»»
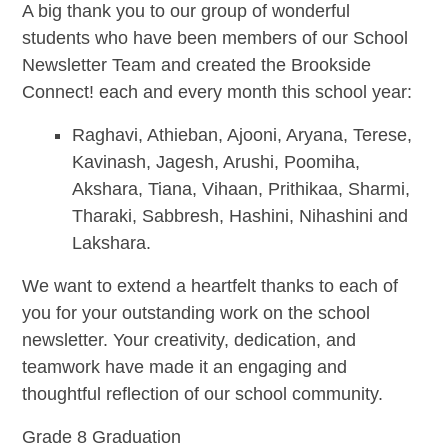
A big thank you to our group of wonderful
students who have been members of our School
Newsletter Team and created the Brookside
Connect! each and every month this school year:
Raghavi, Athieban, Ajooni, Aryana, Terese,
Kavinash, Jagesh, Arushi, Poomiha,
Akshara, Tiana, Vihaan, Prithikaa, Sharmi,
Tharaki, Sabbresh, Hashini, Nihashini and
Lakshara.
We want to extend a heartfelt thanks to each of
you for your outstanding work on the school
newsletter. Your creativity, dedication, and
teamwork have made it an engaging and
thoughtful reflection of our school community.
Grade 8 Graduation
««
Problem to work on ->
Repeat exactly the lines of the listing above, from the one with "Connect! each and" down to the one with "newsletter. Your creativity, dedication, and"; both of those lines belong in the range.

Exercise answer ->
Connect! each and every month this school year:
Raghavi, Athieban, Ajooni, Aryana, Terese,
Kavinash, Jagesh, Arushi, Poomiha,
Akshara, Tiana, Vihaan, Prithikaa, Sharmi,
Tharaki, Sabbresh, Hashini, Nihashini and
Lakshara.
We want to extend a heartfelt thanks to each of
you for your outstanding work on the school
newsletter. Your creativity, dedication, and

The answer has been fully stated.